26 апреля 1918 года по приказу из Москвы императора Николая II, императрицу и великую княжну Марию перевезли в Екатеринбург; на попечение остальных сестер был оставлен больной цесаревич Алексей. 23 мая цесаревич, великие княжны Ольга, Татьяна и Анастасия также были доставлены в Екатеринбург. Царскую семью поместили в доме инженера Н.К. Ипатьева.
В Екатеринбурге жизнь царской семьи была подчинена строгому тюремному режиму: изоляция от внешнего мира, скудный продовольственный паек, часовая прогулка, обыски, враждебность стражи. В это трагическое время общая молитва объединяла семью, жизнь которой определялась верой, надеждой и терпением. По просьбе узников в «дом особого назначения» допускали духовенство для проведения редких служб. Наследник всегда присутствовал на богослужении, сидя в кресле. Окруженные врагами, узники готовились к мученической кончине. В дневнике царевич записал: «Если будут убивать, то, чтобы долго не мучили...»
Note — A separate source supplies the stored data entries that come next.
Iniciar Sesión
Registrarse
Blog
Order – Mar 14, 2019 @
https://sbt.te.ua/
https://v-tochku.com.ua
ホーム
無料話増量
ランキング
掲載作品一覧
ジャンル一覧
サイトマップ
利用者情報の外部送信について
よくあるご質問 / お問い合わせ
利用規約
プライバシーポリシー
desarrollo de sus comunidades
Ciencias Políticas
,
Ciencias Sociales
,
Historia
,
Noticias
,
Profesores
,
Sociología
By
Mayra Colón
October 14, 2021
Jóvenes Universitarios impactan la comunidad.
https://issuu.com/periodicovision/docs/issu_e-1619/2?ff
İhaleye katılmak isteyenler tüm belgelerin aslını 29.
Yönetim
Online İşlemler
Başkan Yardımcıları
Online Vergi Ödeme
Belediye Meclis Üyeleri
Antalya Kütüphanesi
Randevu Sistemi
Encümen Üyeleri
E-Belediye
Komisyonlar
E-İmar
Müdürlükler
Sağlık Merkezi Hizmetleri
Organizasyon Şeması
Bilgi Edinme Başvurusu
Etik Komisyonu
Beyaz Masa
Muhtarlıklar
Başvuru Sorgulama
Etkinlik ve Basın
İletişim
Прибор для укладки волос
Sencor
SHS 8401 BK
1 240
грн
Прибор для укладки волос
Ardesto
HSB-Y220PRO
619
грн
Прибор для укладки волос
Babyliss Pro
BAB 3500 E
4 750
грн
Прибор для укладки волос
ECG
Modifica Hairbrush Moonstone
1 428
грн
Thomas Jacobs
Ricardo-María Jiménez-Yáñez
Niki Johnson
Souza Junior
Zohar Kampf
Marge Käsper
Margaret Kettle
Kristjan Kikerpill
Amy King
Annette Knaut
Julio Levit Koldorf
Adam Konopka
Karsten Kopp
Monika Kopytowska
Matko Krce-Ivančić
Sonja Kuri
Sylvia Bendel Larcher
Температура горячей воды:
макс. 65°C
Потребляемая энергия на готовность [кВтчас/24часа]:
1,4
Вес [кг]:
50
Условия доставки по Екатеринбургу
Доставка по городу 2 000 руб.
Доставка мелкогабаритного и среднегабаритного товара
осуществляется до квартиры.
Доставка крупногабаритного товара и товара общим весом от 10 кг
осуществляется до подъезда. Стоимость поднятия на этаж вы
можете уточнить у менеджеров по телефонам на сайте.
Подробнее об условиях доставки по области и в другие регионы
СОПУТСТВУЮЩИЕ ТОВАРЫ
«Алексей принял первую ванну после Тобольска; колено его поправляется, но совершенно разогнуть его он не может. Погода теплая и приятная. Вестей извне никаких не имеем», - гласит последняя запись в дневнике Николая II, датированная 13 июля 1918 года. Через несколько дней, в ночь с 16 на 17 июля императору и его семье, а также слугам приказали спуститься в подвал Ипатьевского дома. Император нес на руках больного цесаревича Алексея. Двадцать три ступени вниз вели в подвал - таков был путь царской семьи на Голгофу. Выйти из этого страшного подвала им уже не было суждено. Их расстреляли палачи, из числа тех, кто сулили народу свободу и счастье, которые они строили на крови царственных мучеников и на крови и страданиях миллионов своих соотечественников. Первыми от пуль погибли Николай II, Александра Федоровна и княжна Ольга. Другие дети были еще живы. Согласно показанию М.А. Медведева, одного из участников расстрела, для того, чтобы убить цесаревича, потребовалось несколько выстрелов. Царевич Алексей меньше месяца не дожил до своего 14-летия.
В 1981 году царская семья была канонизирована РПЦЗ. Канонизация ее Русской Церковью в Соборе новомучеников Российских состоялось на Архиерейском Соборе РПЦ 2000 года.
Пройдут годы, столетия, но вечным позором для большевиков будет расстрел Помазанника Божия и его семьи, смерть ни в чем не повинных ангелоподобных царских детей! Светлый образ цесаревича Алексея и после смерти остается символом царской России.
Святый Мучениче Царевичу Алексие, моли Бога о земле Свято-Русской и о народе ея!